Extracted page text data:
====
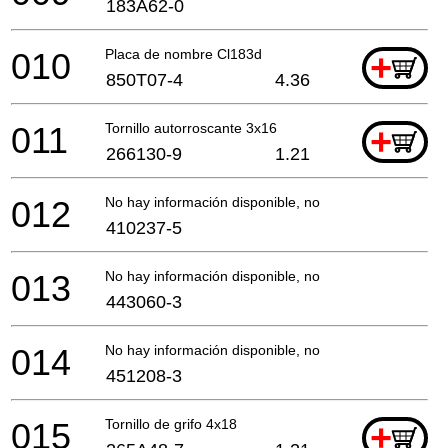
183A62-0
010
Placa de nombre Cl183d
+
850T07-4
4.36
011
Tornillo autorroscante 3x16
+
266130-9
1.21
012
No hay información disponible, no se puede pedir
410237-5
013
No hay información disponible, no se puede pedir
443060-3
014
No hay información disponible, no se puede pedir
451208-3
015
Tornillo de grifo 4x18
+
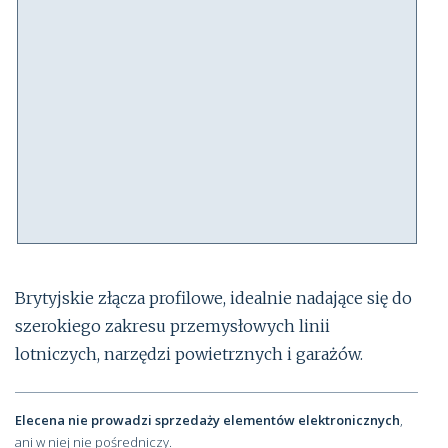
Brytyjskie złącza profilowe, idealnie nadające się do
szerokiego zakresu przemysłowych linii
lotniczych, narzędzi powietrznych i garażów.
Elecena nie prowadzi sprzedaży elementów elektronicznych
,
ani w niej nie pośredniczy.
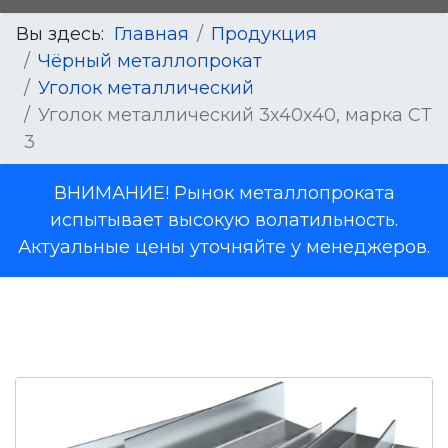
Вы здесь:
Главная
Продукция
Чёрный металлопрокат
Уголок металлический
Уголок металлический 3x40x40, марка СТ
3
ВНИМАНИЕ! Рынок металлопроката
испытывает высокую волатильность.
Актуальные цены уточняйте у менеджеров.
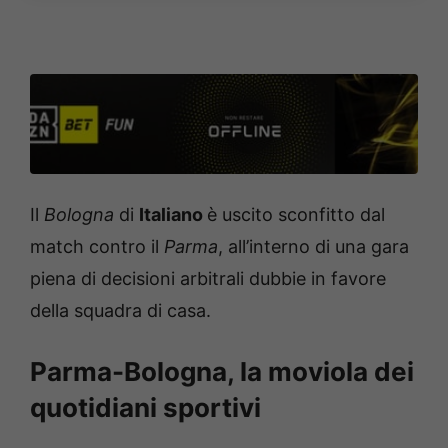
Il
Bologna
di
Italiano
è uscito sconfitto dal
match contro il
Parma
, all’interno di una gara
piena di decisioni arbitrali dubbie in favore
della squadra di casa.
Parma-Bologna, la moviola dei
quotidiani sportivi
====
> **Work required**
Go through the records above. Copy each line in which the string "металлический" appears.

> **Solution**
Уголок металлический
Уголок металлический 3x40x40, марка СТ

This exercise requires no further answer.